▶ WHAT THE TASK REQUIRES
What lines in the records include the string "Check"? Return each one.

----- THE INPUT

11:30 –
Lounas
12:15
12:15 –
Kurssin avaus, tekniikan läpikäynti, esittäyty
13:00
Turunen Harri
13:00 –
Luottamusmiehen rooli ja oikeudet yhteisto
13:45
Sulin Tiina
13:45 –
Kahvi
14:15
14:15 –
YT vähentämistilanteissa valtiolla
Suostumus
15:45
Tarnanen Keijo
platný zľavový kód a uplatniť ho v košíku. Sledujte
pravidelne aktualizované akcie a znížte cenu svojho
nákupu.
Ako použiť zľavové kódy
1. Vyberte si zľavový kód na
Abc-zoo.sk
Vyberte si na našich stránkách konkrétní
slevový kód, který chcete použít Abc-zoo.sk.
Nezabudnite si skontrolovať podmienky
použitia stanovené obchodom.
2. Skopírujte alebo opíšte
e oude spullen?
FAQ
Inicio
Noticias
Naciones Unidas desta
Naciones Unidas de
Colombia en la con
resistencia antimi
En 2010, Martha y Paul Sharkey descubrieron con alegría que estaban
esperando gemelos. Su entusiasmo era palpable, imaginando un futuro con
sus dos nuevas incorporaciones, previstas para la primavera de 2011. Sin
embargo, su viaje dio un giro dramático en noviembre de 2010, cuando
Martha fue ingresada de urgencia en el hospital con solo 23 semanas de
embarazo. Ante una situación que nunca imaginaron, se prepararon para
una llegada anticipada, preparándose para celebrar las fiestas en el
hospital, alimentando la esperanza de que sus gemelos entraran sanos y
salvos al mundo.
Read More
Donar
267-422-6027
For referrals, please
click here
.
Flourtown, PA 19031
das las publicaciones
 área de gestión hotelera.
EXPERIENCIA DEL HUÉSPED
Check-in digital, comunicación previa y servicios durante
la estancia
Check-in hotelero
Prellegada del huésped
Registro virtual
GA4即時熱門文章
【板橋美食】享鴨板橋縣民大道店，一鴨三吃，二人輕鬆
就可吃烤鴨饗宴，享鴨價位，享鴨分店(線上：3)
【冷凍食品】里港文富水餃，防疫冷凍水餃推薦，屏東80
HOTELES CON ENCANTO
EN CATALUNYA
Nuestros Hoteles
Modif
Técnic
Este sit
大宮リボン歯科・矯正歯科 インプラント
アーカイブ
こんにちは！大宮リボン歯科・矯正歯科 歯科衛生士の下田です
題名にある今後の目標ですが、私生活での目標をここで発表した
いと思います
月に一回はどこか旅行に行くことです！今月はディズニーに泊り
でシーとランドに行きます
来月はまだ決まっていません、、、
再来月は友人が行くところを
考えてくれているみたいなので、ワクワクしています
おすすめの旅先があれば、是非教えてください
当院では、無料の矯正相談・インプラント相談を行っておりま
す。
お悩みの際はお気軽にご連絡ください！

----------

▶ EXPECTED ANSWER
Check-in digital, comunicación previa y servicios durante
Check-in hotelero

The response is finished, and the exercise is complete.